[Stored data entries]
━━━━

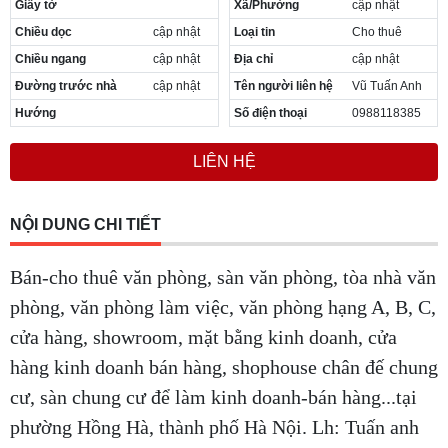
Giấy tờ
Xã/Phường
cập nhật
Cần thuê MBKD tại Phường Yên Sở
Chiều dọc
cập nhật
Loại tin
Cho thuê
Cần thuê MBKD tại Phường Hoàng Liệt
Cần thuê MBKD tại Phường Định Công
Chiều ngang
cập nhật
Địa chỉ
cập nhật
Cần thuê MBKD tại Phường Tương Mai
Đường trước nhà
cập nhật
Tên người liên hệ
Vũ Tuấn Anh
Cần thuê MBKD tại Phường Vĩnh Hưng
Hướng
Số điện thoại
0988118385
Cần thuê MBKD tại Phường Lĩnh Nam
Cần thuê MBKD tại Phường Hồng Hà
LIÊN HỆ
Cần thuê MBKD tại Phường Láng
Cần thuê MBKD tại Phường Văn Miếu
Cần thuê MBKD tại Phường Kim Liên
NỘI DUNG CHI TIẾT
Cần thuê MBKD tại Phường Bạch Mai
Cần thuê MBKD tại Phường Vĩnh Tuy
Bán-cho thuê văn phòng, sàn văn phòng, tòa nhà văn
phòng, văn phòng làm việc, văn phòng hạng A, B, C,
cửa hàng, showroom, mặt bằng kinh doanh, cửa
hàng kinh doanh bán hàng, shophouse chân đế chung
cư, sàn chung cư để làm kinh doanh-bán hàng...tại
phường Hồng Hà, thành phố Hà Nội. Lh: Tuấn anh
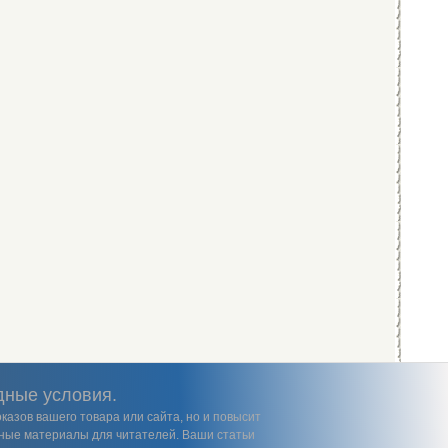
дные условия.
казов вашего товара или сайта, но и повысит
езные материалы для читателей. Ваши статьи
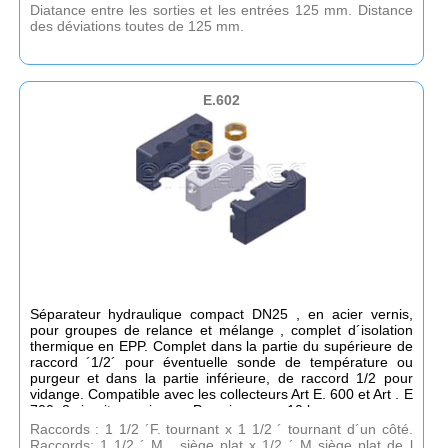
Diatance entre les sorties et les entrées 125 mm. Distance
des déviations toutes de 125 mm.
E.602
Séparateur hydraulique compact DN25 , en acier vernis,
pour groupes de relance et mélange , complet d´isolation
thermique en EPP. Complet dans la partie du supérieure de
raccord ´1/2´ pour éventuelle sonde de température ou
purgeur et dans la partie inférieure, de raccord 1/2 pour
vidange. Compatible avec les collecteurs Art E. 600 et Art . E
700, 2 circuits maximum- Pression max: 10 bar.
Raccords : 1 1/2 ´F. tournant x 1 1/2 ´ tournant d´un côté.
Raccords: 1 1/2 ´ M . siège plat x 1/2 ´ M siège plat de l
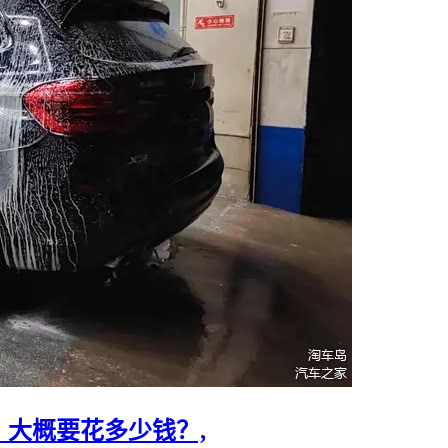
大概要花多少钱？,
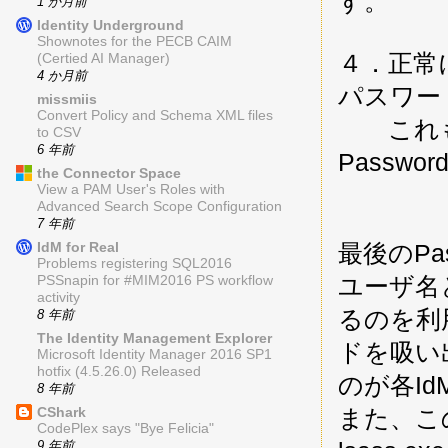
す。
1 か月前
Identity Underground
Shownotes for the PECB CAIM
４．正常
(Certied AI Manager)
4 か月前
パスワー
missmiis
Convert Policy and Schema XML files
これも２
to CSV
6 年前
Passwo
the Connector Space
View a PAM User's Roles with
Advanced Search Scope Configuration
7 年前
IdM for Real
最後のPas
Problems registering SQL2016
ユーザ名
PSSnapin for #MIM2016 PS workflow
activity
るのを利用
8 年前
The Identity Management Explorer
ドを吸い
Microsoft Identity Manager 2016 SP1
hotfix (4.5.26.0) Released
のが各I
8 年前
CShark
また、こ
CodePlex says "Bye Felicia"
9 年前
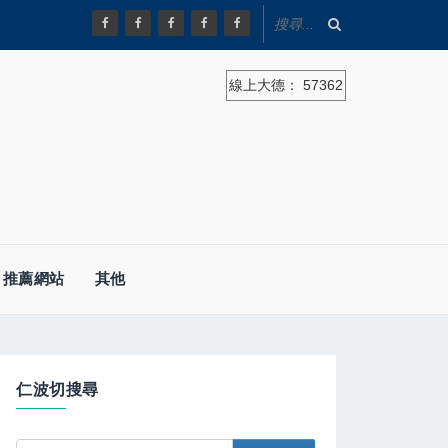
線上大德：
57362
推薦網站
其他
仁波切搜尋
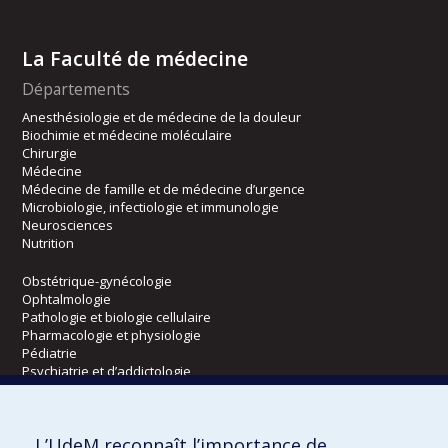
La Faculté de médecine
Départements
Anesthésiologie et de médecine de la douleur
Biochimie et médecine moléculaire
Chirurgie
Médecine
Médecine de famille et de médecine d’urgence
Microbiologie, infectiologie et immunologie
Neurosciences
Nutrition
Obstétrique-gynécologie
Ophtalmologie
Pathologie et biologie cellulaire
Pharmacologie et physiologie
Pédiatrie
Psychiatrie et d’addictologie
Radiologie, radio-oncologie et médecine nucléaire
L’UdeM reconnaît l’importance de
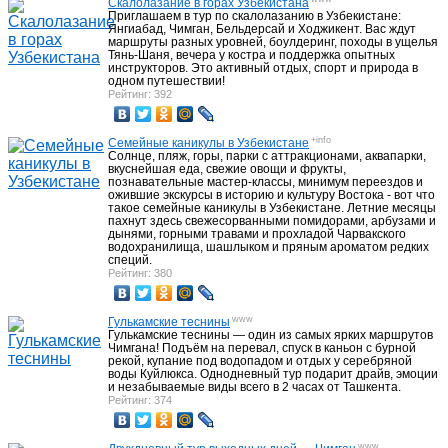
Скалолазание в горах Узбекистана
Приглашаем в тур по скалолазанию в Узбекистане:
Янгиабад, Чимган, Бельдерсай и Ходжикент. Вас ждут
маршруты разных уровней, боулдеринг, походы в ущелья
Тянь-Шаня, вечера у костра и поддержка опытных
инструкторов. Это активный отдых, спорт и природа в
одном путешествии!
Рейтинг: 392
+info
Семейные каникулы в Узбекистане
Солнце, пляж, горы, парки с аттракционами, аквапарки,
вкуснейшая еда, свежие овощи и фрукты,
познавательные мастер-классы, минимум переездов и
ожившие экскурсы в историю и культуру Востока - вот что
такое семейные каникулы в Узбекистане. Летние месяцы
пахнут здесь свежесорванными помидорами, арбузами и
дынями, горными травами и прохладой Чарвакского
водохранилища, шашлыком и пряным ароматом редких
специй.
Рейтинг: 380
www
Гулькамские теснины
Гулькамские теснины — один из самых ярких маршрутов
Чимгана! Подъём на перевал, спуск в каньон с бурной
рекой, купание под водопадом и отдых у серебряной
воды Куйлюкса. Однодневный тур подарит драйв, эмоции
и незабываемые виды всего в 2 часах от Ташкента.
Рейтинг: 374
www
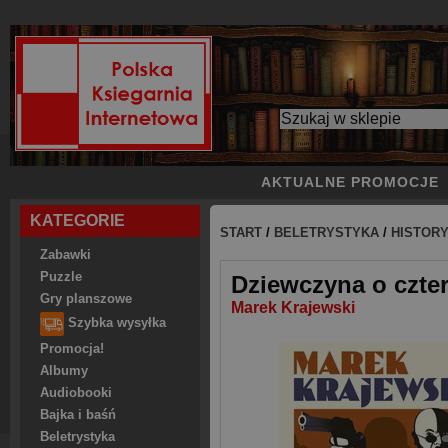
AKTUALNE PROMOCJE
KATEGORIE
START
/
BELETRYSTYKA
/
HISTOR
Zabawki
Puzzle
Dziewczyna o czte
Gry planszowe
Marek Krajewski
Szybka wysyłka
Promocja!
Albumy
Audiobooki
Bajka i baśń
Beletrystyka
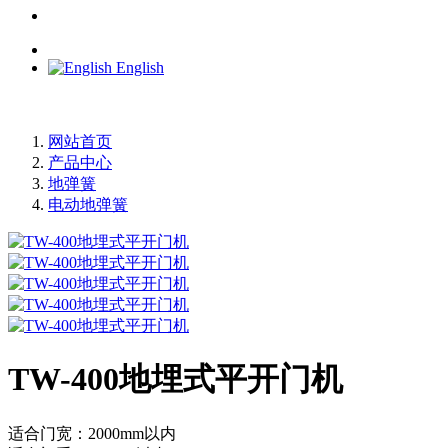
English
网站首页
产品中心
地弹簧
电动地弹簧
TW-400地埋式平开门机
适合门宽：2000mm以内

━━━━

Your goal
All entries above should be printed exactly, though without their pictures.

Expected answer
Giấy tờ
Xã/Phường
cập nhật
Cần thuê MBKD tại Phường Yên Sở
Chiều dọc
cập nhật
Loại tin
Cho thuê
Cần thuê MBKD tại Phường Hoàng Liệt
Cần thuê MBKD tại Phường Định Công
Chiều ngang
cập nhật
Địa chỉ
cập nhật
Cần thuê MBKD tại Phường Tương Mai
Đường trước nhà
cập nhật
Tên người liên hệ
Vũ Tuấn Anh
Cần thuê MBKD tại Phường Vĩnh Hưng
Hướng
Số điện thoại
0988118385
Cần thuê MBKD tại Phường Lĩnh Nam
Cần thuê MBKD tại Phường Hồng Hà
LIÊN HỆ
Cần thuê MBKD tại Phường Láng
Cần thuê MBKD tại Phường Văn Miếu
Cần thuê MBKD tại Phường Kim Liên
NỘI DUNG CHI TIẾT
Cần thuê MBKD tại Phường Bạch Mai
Cần thuê MBKD tại Phường Vĩnh Tuy
Bán-cho thuê văn phòng, sàn văn phòng, tòa nhà văn
phòng, văn phòng làm việc, văn phòng hạng A, B, C,
cửa hàng, showroom, mặt bằng kinh doanh, cửa
hàng kinh doanh bán hàng, shophouse chân đế chung
cư, sàn chung cư để làm kinh doanh-bán hàng...tại
phường Hồng Hà, thành phố Hà Nội. Lh: Tuấn anh
дные условия.
казов вашего товара или сайта, но и повысит
езные материалы для читателей. Ваши статьи
Diatance entre les sorties et les entrées 125 mm. Distance
des déviations toutes de 125 mm.
E.602
Séparateur hydraulique compact DN25 , en acier vernis,
pour groupes de relance et mélange , complet d´isolation
thermique en EPP. Complet dans la partie du supérieure de
raccord ´1/2´ pour éventuelle sonde de température ou
purgeur et dans la partie inférieure, de raccord 1/2 pour
vidange. Compatible avec les collecteurs Art E. 600 et Art . E
700, 2 circuits maximum- Pression max: 10 bar.
Raccords : 1 1/2 ´F. tournant x 1 1/2 ´ tournant d´un côté.
Raccords: 1 1/2 ´ M . siège plat x 1/2 ´ M siège plat de l
大概要花多少钱？,
す。
1 か月前
Identity Underground
Shownotes for the PECB CAIM
４．正常
(Certied AI Manager)
4 か月前
パスワー
missmiis
Convert Policy and Schema XML files
これも２
to CSV
6 年前
Passwo
the Connector Space
View a PAM User's Roles with
Advanced Search Scope Configuration
7 年前
IdM for Real
最後のPas
Problems registering SQL2016
ユーザ名
PSSnapin for #MIM2016 PS workflow
activity
るのを利用
8 年前
The Identity Management Explorer
ドを吸い
Microsoft Identity Manager 2016 SP1
hotfix (4.5.26.0) Released
のが各I
8 年前
CShark
また、こ
CodePlex says "Bye Felicia"
9 年前
線上大德：
57362
推薦網站
其他
仁波切搜尋
La Faculté de médecine
Départements
Anesthésiologie et de médecine de la douleur
Biochimie et médecine moléculaire
Chirurgie
Médecine
Médecine de famille et de médecine d’urgence
Microbiologie, infectiologie et immunologie
Neurosciences
Nutrition
Obstétrique-gynécologie
Ophtalmologie
Pathologie et biologie cellulaire
Pharmacologie et physiologie
Pédiatrie
Psychiatrie et d’addictologie
Radiologie, radio-oncologie et médecine nucléaire
L’UdeM reconnaît l’importance de
Скалолазание в горах Узбекистана
Приглашаем в тур по скалолазанию в Узбекистане:
Янгиабад, Чимган, Бельдерсай и Ходжикент. Вас ждут
маршруты разных уровней, боулдеринг, походы в ущелья
Тянь-Шаня, вечера у костра и поддержка опытных
инструкторов. Это активный отдых, спорт и природа в
одном путешествии!
Рейтинг: 392
+info
Семейные каникулы в Узбекистане
Солнце, пляж, горы, парки с аттракционами, аквапарки,
вкуснейшая еда, свежие овощи и фрукты,
познавательные мастер-классы, минимум переездов и
ожившие экскурсы в историю и культуру Востока - вот что
такое семейные каникулы в Узбекистане. Летние месяцы
пахнут здесь свежесорванными помидорами, арбузами и
дынями, горными травами и прохладой Чарвакского
водохранилища, шашлыком и пряным ароматом редких
специй.
Рейтинг: 380
www
Гулькамские теснины
Гулькамские теснины — один из самых ярких маршрутов
Чимгана! Подъём на перевал, спуск в каньон с бурной
рекой, купание под водопадом и отдых у серебряной
воды Куйлюкса. Однодневный тур подарит драйв, эмоции
и незабываемые виды всего в 2 часах от Ташкента.
Рейтинг: 374
www
AKTUALNE PROMOCJE
KATEGORIE
START
/
BELETRYSTYKA
/
HISTOR
Zabawki
Puzzle
Dziewczyna o czte
Gry planszowe
Marek Krajewski
Szybka wysyłka
Promocja!
Albumy
Audiobooki
Bajka i baśń
Beletrystyka
English
网站首页
产品中心
地弹簧
电动地弹簧
TW-400地埋式平开门机
适合门宽：2000mm以内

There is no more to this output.